I am also not so sure whether adding the axes
and units
fields (or similar) to the transformation is such a good idea. This metadata refers to the data and not specifically to the transformation. How would we deal with inconsistent values between the metadata for the transformation and the data?
Also, in the current form, the image spec always assumes 5D data. However, the transformations are only valid for the 2 or 3 spatial dimensions. This is something we need to keep in mind too, but I think we first need to discuss the 5D requirement more, see #35.
My heart would be a lot lighter if we could focus on generating such a spec including all transformations that we know of or have implementations of at this time instead of drooling over how to write parts of affine transformations.
I disagree :) I don't think trying to come up with a spec that covers all known / possible nonlinear transformations is feasible or a good use of time. In my view, as soon as you go down the road of applying a nonlinear coordinate transformation to your data, you are working with specialized tools and the developers of those tools should be allowed to use whatever metadata they need. This only requires that the ngff transformation spec be permissive.
On the other hand, I think it does make sense to be formal about linear coordinate transformations, because they are universal -- every image processing library understands affine transforms (and most visualization tools can display data on an affine-transformed grid, with varying levels of support for shear and rotation). Because linear transforms are universal, I think it does make sense to come up with (or copy) a readable, compact description of linear transforms. This could either be a list of named transformations, like scale
and translate
, or a full matrix. We just need to ensure that we include information that gives meaning to the rows and columns of this matrix.

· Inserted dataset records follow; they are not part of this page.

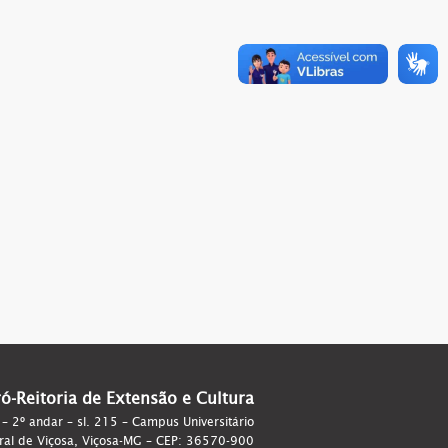
ró-Reitoria de Extensão e Cultura
 – 2º andar – sl. 215 – Campus Universitário
ral de Viçosa, Viçosa-MG – CEP: 36570-900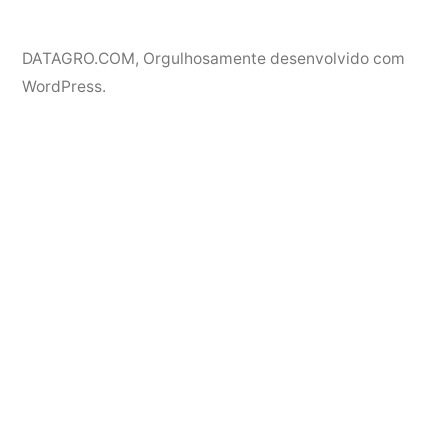
DATAGRO.COM
,
Orgulhosamente desenvolvido com
WordPress.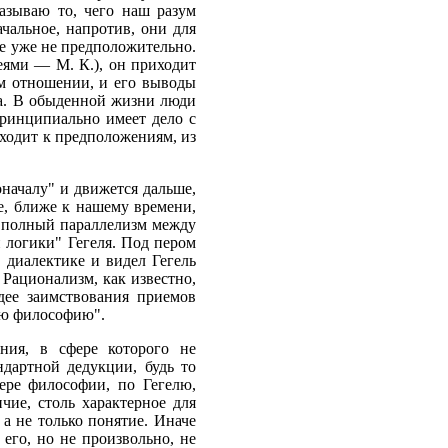
азываю то, чего наш разум
чальное, напротив, они для
ое уже не предположительно.
деями — М. К.), он приходит
ом отношении, и его выводы
ина. В обыденной жизни люди
ринципиально имеет дело с
иходит к предположениям, из
началу" и движется дальше,
е, ближе к нашему времени,
 полный параллелизм между
 логики" Гегеля. Под пером
в диалектике и видел Гегель
Рационализм, как известно,
дее заимствования приемов
ую философию".
ния, в сфере которого не
дартной дедукции, будь то
фере философии, по Гегелю,
ие, столь характерное для
 а не только понятие. Иначе
 его, но не произвольно, не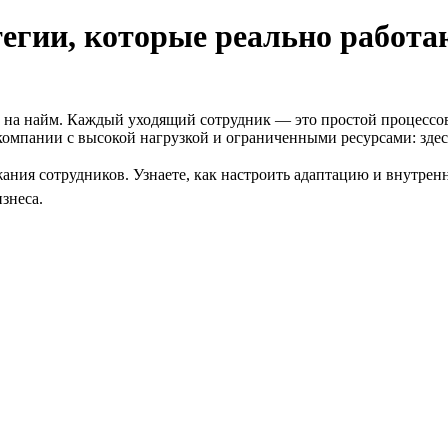
тегии, которые реально работа
ов на найм. Каждый уходящий сотрудник — это простой процессов
 компании с высокой нагрузкой и ограниченными ресурсами: здес
ния сотрудников. Узнаете, как настроить адаптацию и внутренн
знеса.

I am also not so sure whether adding the axes and units fields (or similar) to the transformation is such a good idea. This metadata refers to the data and not specifically to the transformation. How would we deal with inconsistent values between the metadata for the transformation and the data?
I don't think axes and units describe the data; instead, axes and units describe the grid on which the data is sampled. The spatial transform under discussion also describes this grid. In particular for shears and rotations it's very important to explicitly name the dimensions of the input space and the dimensions of the output space -- in medical applications, images might be acquired in machine coordinates and transformed into anatomical coordinates.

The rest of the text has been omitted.